At launch, the main exhaust components of RP-1 is carbon monoxide, carbon dioxide and water vapour. The amount of soot produced is less compared to a jet engine because of the use of liquid oxygen, this means the combustion is much more complete and there is less unburnt fuel even though rocket engines normally run fuel rich to help with cooling.
Rockets that burn liquid hydrogen and oxygen are the cleanest of all, other than some NOX which is produced when the hot exhaust reacts with the air, thby-productct is water vapour. The engineers that refurbished the Space Shuttle Main Engines said that it looked like they had been stream cleaned, which in a way they had.
SpaceX is currently developing the Raptor engine which will burn liquid Methane and Liquid Oxygen which would eliminate the soot issue which affects RP-1 fuelled engines.
The worse polluters are the solid rocket boosters, these produce mostly water, carbon dioxide and metal oxide in the form of aluminium oxide particles which were first thought to have a cooling effect on the upper atmosphere by reflecting sunlight but its now thought that they have warming effect because they absorb outgoing heat radiation from the earth.
SRB’s also create hydrogen chloride which can dissolve in water to create corrosive hydrochloric acid though little is known of what happens to it once it enters the environment, though chlorine does have an effect on the ozone layer.

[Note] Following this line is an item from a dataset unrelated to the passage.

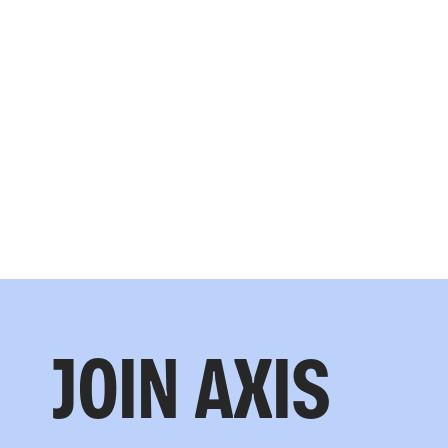
JOIN AXIS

The USAF performed studies on large SRB’s and their effect on the atmosphere and concluded that 9 shuttles and 6 titan launches per year would account for just less than 1% of the annual ozone depletion.
The biggest saving grace is the rocket launches are a tiny percentage of the flights compared to the aviation industry. The Saturn V, the biggest rocket ever built carried enough kerosene to just fill over four Boeing 747’s.
According to the FAA, they handled around 42,000 flights per day in 2016, the number rocket flights can be counted on two hands per month, so even with a big increase in launches, it would still be a very small amount compared to commercial flights.
The biggest issue is the lack of regulation of the aviation industry to clean up the exhaust products like the automotive industry has to and this could be done by providing cleaner fuel in the first place, this alone could reduce the pollution with minimal modifications required to current engine technology.
Ultimately though, the best way forward will be with electrically powered planes with the electricity coming from renewable sources or maybe hydrogen fuel cells using sustainably produced hydrogen.
A lot of research work will be required in to designing not only the engines but also batteries or some other way of storing electrical power in a lightweight form over the coming decades and this needs scientists and engineers with the skills to work not only to work on the aero engineering but also to study the effects of existing pollution on the environment whilst we are getting here.